**AIM OF THE TASK**: Using the data below, determine the number of lines that include the string "同步天数". Write only that number.

**Collection entries**:
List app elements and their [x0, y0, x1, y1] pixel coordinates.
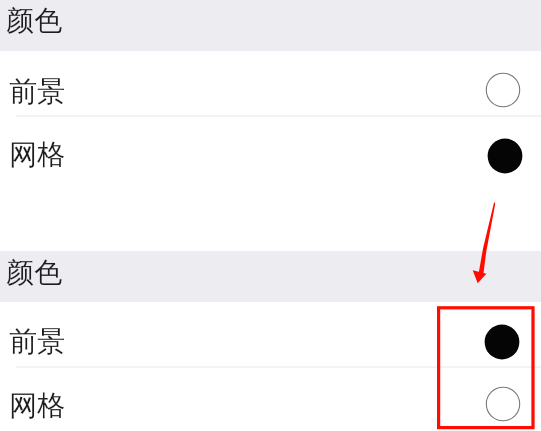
- button[interactable]: 网格 option: [485, 386, 521, 422]
- button[interactable]: 前景 selected: [484, 324, 520, 360]
- staticText: 前景: [9, 74, 65, 109]
- button[interactable]: 网格: [0, 367, 541, 431]
- staticText: 颜色: [6, 255, 62, 290]
- button[interactable]: 网格 selected: [487, 138, 523, 174]
- button[interactable]: 网格: [0, 116, 541, 181]
- staticText: 网格: [9, 137, 65, 172]
- staticText: 前景: [9, 324, 65, 359]
- staticText: 颜色: [6, 3, 62, 38]
- staticText: 网格: [9, 388, 65, 423]
- button[interactable]: 前景: [0, 51, 541, 116]
- button[interactable]: 前景: [0, 302, 541, 367]
- button[interactable]: 前景 option: [485, 72, 521, 108]
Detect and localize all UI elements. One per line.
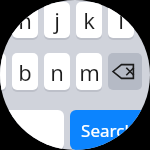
button[interactable]: b bbox=[12, 53, 38, 90]
staticText: k bbox=[83, 5, 95, 35]
staticText: b bbox=[18, 57, 32, 87]
button[interactable]: k bbox=[76, 2, 102, 38]
staticText: h bbox=[18, 5, 32, 35]
button[interactable]: l bbox=[108, 2, 134, 38]
button[interactable]: m bbox=[76, 53, 102, 90]
staticText: j bbox=[54, 5, 60, 35]
staticText: n bbox=[50, 57, 64, 87]
button[interactable]: h bbox=[12, 2, 38, 38]
staticText: l bbox=[118, 5, 124, 35]
button[interactable]: Backspace bbox=[108, 53, 142, 90]
staticText: Search bbox=[81, 119, 135, 142]
button[interactable] bbox=[0, 53, 6, 90]
button[interactable]: Search bbox=[70, 110, 146, 150]
staticText: m bbox=[79, 57, 100, 87]
button[interactable]: e bbox=[0, 110, 64, 150]
button[interactable]: j bbox=[44, 2, 70, 38]
button[interactable]: n bbox=[44, 53, 70, 90]
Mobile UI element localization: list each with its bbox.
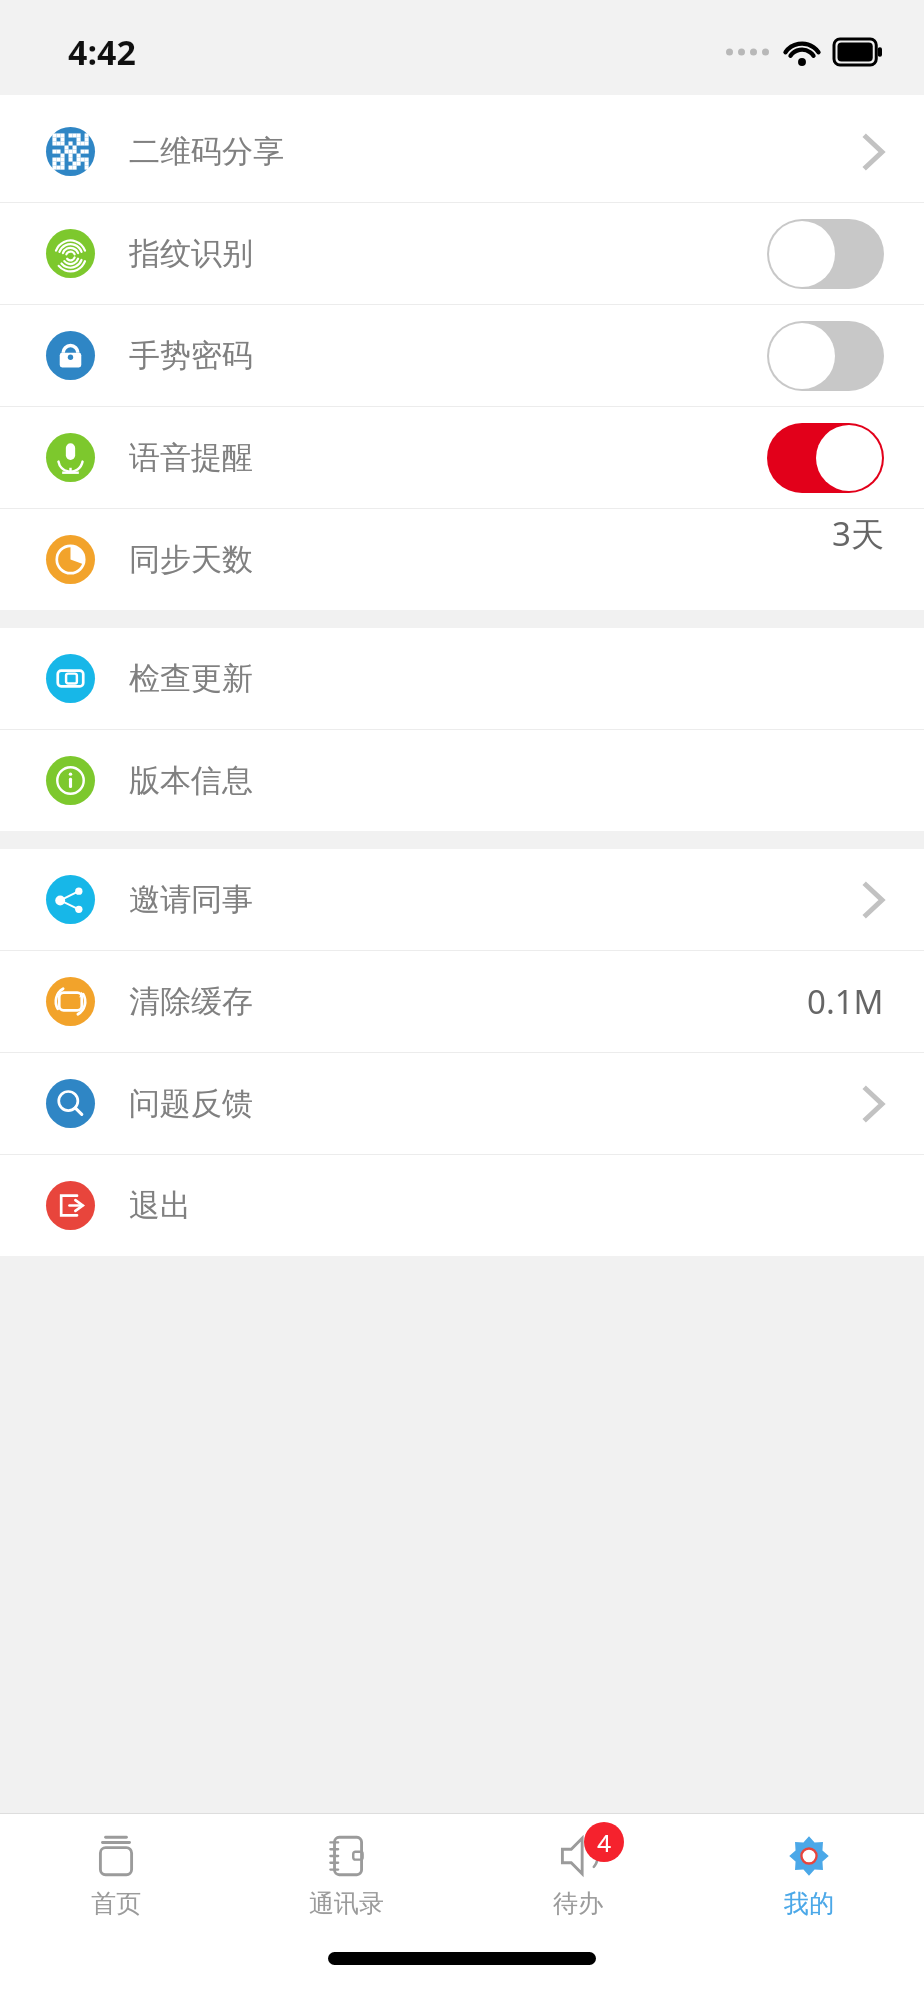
button[interactable]: 二维码分享 [0, 101, 924, 202]
staticText: 待办 [553, 1888, 603, 1919]
staticText: 检查更新 [129, 659, 253, 698]
button[interactable]: Toggle off [767, 219, 884, 289]
button[interactable]: 同步天数 [0, 509, 924, 610]
staticText: 手势密码 [129, 336, 253, 375]
staticText: 版本信息 [129, 761, 253, 800]
staticText: 语音提醒 [129, 438, 253, 477]
button[interactable]: 语音提醒 [0, 407, 924, 508]
staticText: 3天 [832, 511, 884, 556]
staticText: 4 [597, 1826, 611, 1859]
staticText: 通讯录 [309, 1888, 384, 1919]
button[interactable]: 手势密码 [0, 305, 924, 406]
staticText: 同步天数 [129, 540, 253, 579]
button[interactable]: 邀请同事 [0, 849, 924, 950]
staticText: 4:42 [68, 29, 136, 75]
staticText: 问题反馈 [129, 1084, 253, 1123]
staticText: 0.1M [807, 979, 884, 1024]
staticText: 退出 [129, 1186, 191, 1225]
staticText: 指纹识别 [129, 234, 253, 273]
button[interactable]: 指纹识别 [0, 203, 924, 304]
button[interactable]: Toggle on [767, 423, 884, 493]
button[interactable]: 通讯录 [231, 1814, 462, 1952]
button[interactable]: 问题反馈 [0, 1053, 924, 1154]
button[interactable]: 首页 [0, 1814, 231, 1952]
button[interactable]: Toggle off [767, 321, 884, 391]
button[interactable]: 4 [462, 1814, 693, 1952]
staticText: 邀请同事 [129, 880, 253, 919]
button[interactable]: 版本信息 [0, 730, 924, 831]
button[interactable]: 我的 [693, 1814, 924, 1952]
staticText: 首页 [91, 1888, 141, 1919]
staticText: 清除缓存 [129, 982, 253, 1021]
button[interactable]: 清除缓存 [0, 951, 924, 1052]
button[interactable]: 退出 [0, 1155, 924, 1256]
staticText: 我的 [784, 1888, 834, 1919]
staticText: 二维码分享 [129, 132, 284, 171]
button[interactable]: 检查更新 [0, 628, 924, 729]
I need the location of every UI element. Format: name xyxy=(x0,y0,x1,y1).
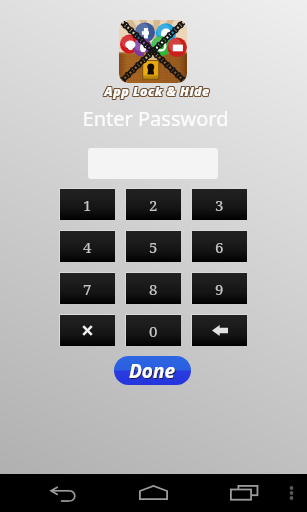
button[interactable]: 8 xyxy=(126,273,181,304)
staticText: 7 xyxy=(83,279,92,299)
staticText: 5 xyxy=(149,237,158,257)
staticText: Enter Password xyxy=(2,105,307,132)
staticText: 4 xyxy=(83,237,92,257)
staticText: 1 xyxy=(83,195,92,215)
staticText: Done xyxy=(130,359,177,385)
button[interactable]: Recent apps xyxy=(230,485,258,500)
button[interactable]: More options xyxy=(288,486,295,502)
button[interactable]: 0 xyxy=(126,315,181,346)
other: Backspace xyxy=(212,325,228,336)
button[interactable]: Clear xyxy=(60,315,115,346)
button[interactable]: 3 xyxy=(192,189,247,220)
staticText: 2 xyxy=(149,195,158,215)
staticText: App Lock & Hide xyxy=(103,82,209,99)
button[interactable]: 5 xyxy=(126,231,181,262)
button[interactable]: 9 xyxy=(192,273,247,304)
staticText: 3 xyxy=(215,195,224,215)
staticText: App Lock & Hide xyxy=(104,83,210,100)
button[interactable]: 6 xyxy=(192,231,247,262)
button[interactable]: Back xyxy=(51,486,77,501)
button[interactable]: Backspace xyxy=(192,315,247,346)
button[interactable]: 1 xyxy=(60,189,115,220)
staticText: App Lock & Hide xyxy=(104,84,210,101)
staticText: App Lock & Hide xyxy=(103,83,209,100)
button[interactable]: 4 xyxy=(60,231,115,262)
other: Clear xyxy=(82,325,93,336)
button[interactable]: Done xyxy=(114,356,191,385)
staticText: 9 xyxy=(215,279,224,299)
staticText: App Lock & Hide xyxy=(105,82,211,99)
button[interactable]: 2 xyxy=(126,189,181,220)
staticText: 6 xyxy=(215,237,224,257)
staticText: Done xyxy=(129,358,176,384)
staticText: App Lock & Hide xyxy=(105,84,211,101)
staticText: App Lock & Hide xyxy=(105,83,211,100)
staticText: 0 xyxy=(149,321,158,341)
staticText: App Lock & Hide xyxy=(103,84,209,101)
button[interactable]: 7 xyxy=(60,273,115,304)
staticText: 8 xyxy=(149,279,158,299)
staticText: App Lock & Hide xyxy=(104,82,210,99)
button[interactable]: Home xyxy=(139,485,168,500)
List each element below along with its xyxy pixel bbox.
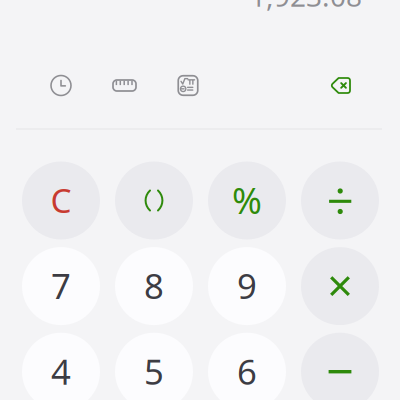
button[interactable] [301,333,379,400]
button[interactable]: Unit converter [113,74,136,96]
staticText: 4 [51,348,71,394]
button[interactable] [115,162,193,240]
button[interactable]: 6 [208,333,286,400]
button[interactable]: Backspace [330,77,351,94]
staticText: 9 [237,263,257,309]
button[interactable]: History [50,74,72,96]
staticText: 7 [51,263,71,309]
button[interactable]: Scientific functions [178,74,198,96]
button[interactable]: C [22,162,100,240]
button[interactable]: 7 [22,247,100,325]
button[interactable] [301,247,379,325]
staticText: 8 [144,263,164,309]
button[interactable]: 9 [208,247,286,325]
button[interactable]: 4 [22,333,100,400]
staticText: % [232,176,262,224]
button[interactable] [301,162,379,240]
staticText: 5 [144,348,164,394]
staticText: C [50,178,72,222]
staticText: 1,923.08 [250,0,362,15]
staticText: 6 [237,348,257,394]
button[interactable]: 5 [115,333,193,400]
button[interactable]: 8 [115,247,193,325]
button[interactable]: % [208,162,286,240]
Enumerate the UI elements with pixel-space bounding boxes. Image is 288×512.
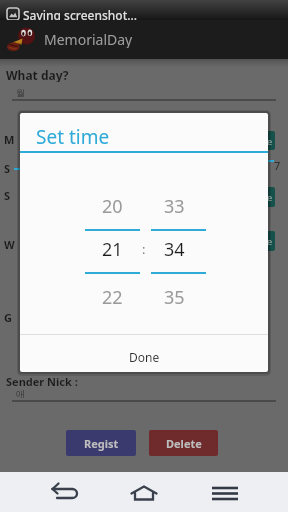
- staticText: MemorialDay: [44, 30, 133, 48]
- staticText: :: [142, 240, 146, 258]
- button[interactable]: e: [257, 187, 275, 207]
- staticText: S: [4, 188, 11, 202]
- button[interactable]: 35: [144, 283, 204, 311]
- staticText: Saving screenshot...: [23, 7, 138, 23]
- button[interactable]: 21: [82, 235, 142, 263]
- button[interactable]: Regist: [66, 430, 136, 456]
- staticText: Done: [129, 349, 160, 365]
- staticText: 21: [102, 237, 123, 262]
- staticText: What day?: [6, 67, 69, 82]
- button[interactable]: 20: [82, 192, 142, 220]
- staticText: 7: [274, 158, 281, 172]
- staticText: 22: [102, 285, 123, 310]
- staticText: 33: [164, 194, 185, 219]
- staticText: e: [267, 135, 275, 147]
- button[interactable]: 33: [144, 192, 204, 220]
- staticText: 20: [102, 194, 123, 219]
- staticText: Set time: [36, 124, 110, 150]
- staticText: S: [4, 161, 11, 175]
- button[interactable]: Delete: [149, 430, 218, 456]
- staticText: e: [267, 235, 275, 247]
- button[interactable]: [202, 472, 242, 512]
- staticText: Delete: [166, 436, 202, 451]
- staticText: e: [267, 191, 275, 203]
- button[interactable]: e: [257, 131, 275, 150]
- staticText: 34: [164, 237, 185, 262]
- staticText: W: [4, 237, 15, 251]
- staticText: M: [4, 132, 15, 146]
- staticText: 월: [16, 87, 25, 98]
- button[interactable]: 34: [144, 235, 204, 263]
- staticText: 35: [164, 285, 185, 310]
- staticText: G: [4, 310, 12, 324]
- button[interactable]: [46, 472, 86, 512]
- staticText: Regist: [84, 436, 119, 451]
- staticText: 애: [16, 388, 25, 399]
- staticText: Sender Nick :: [6, 374, 78, 387]
- button[interactable]: e: [257, 231, 275, 251]
- button[interactable]: 22: [82, 283, 142, 311]
- button[interactable]: [124, 472, 164, 512]
- button[interactable]: Done: [20, 341, 268, 372]
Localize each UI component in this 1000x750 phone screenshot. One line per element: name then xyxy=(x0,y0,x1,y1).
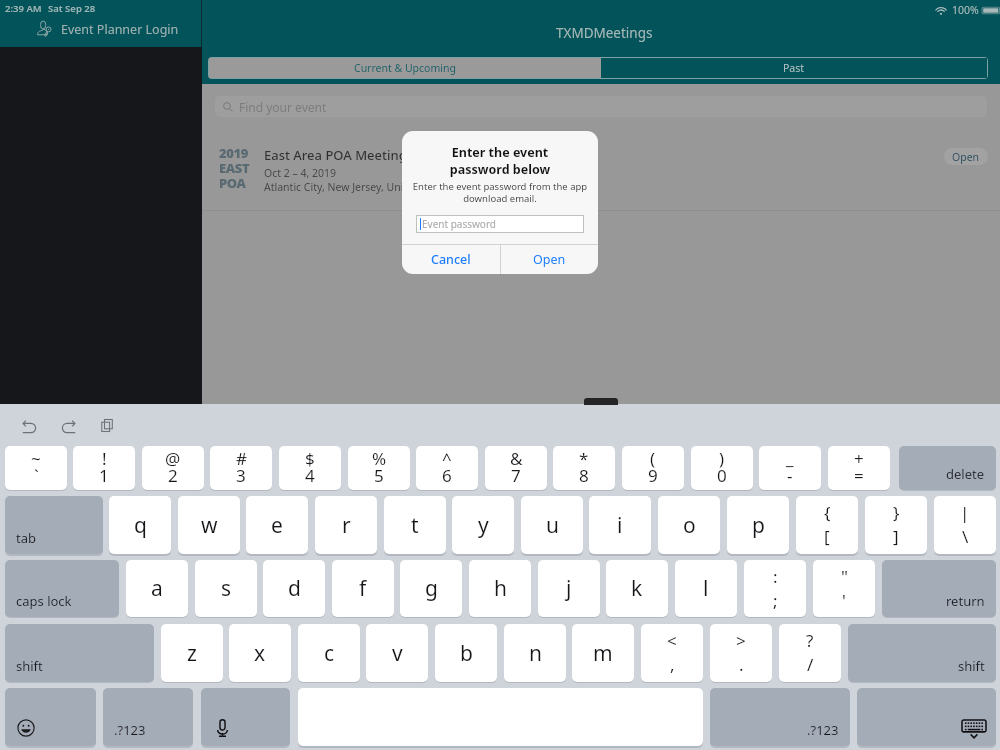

**WRITTEN ANSWER**: 2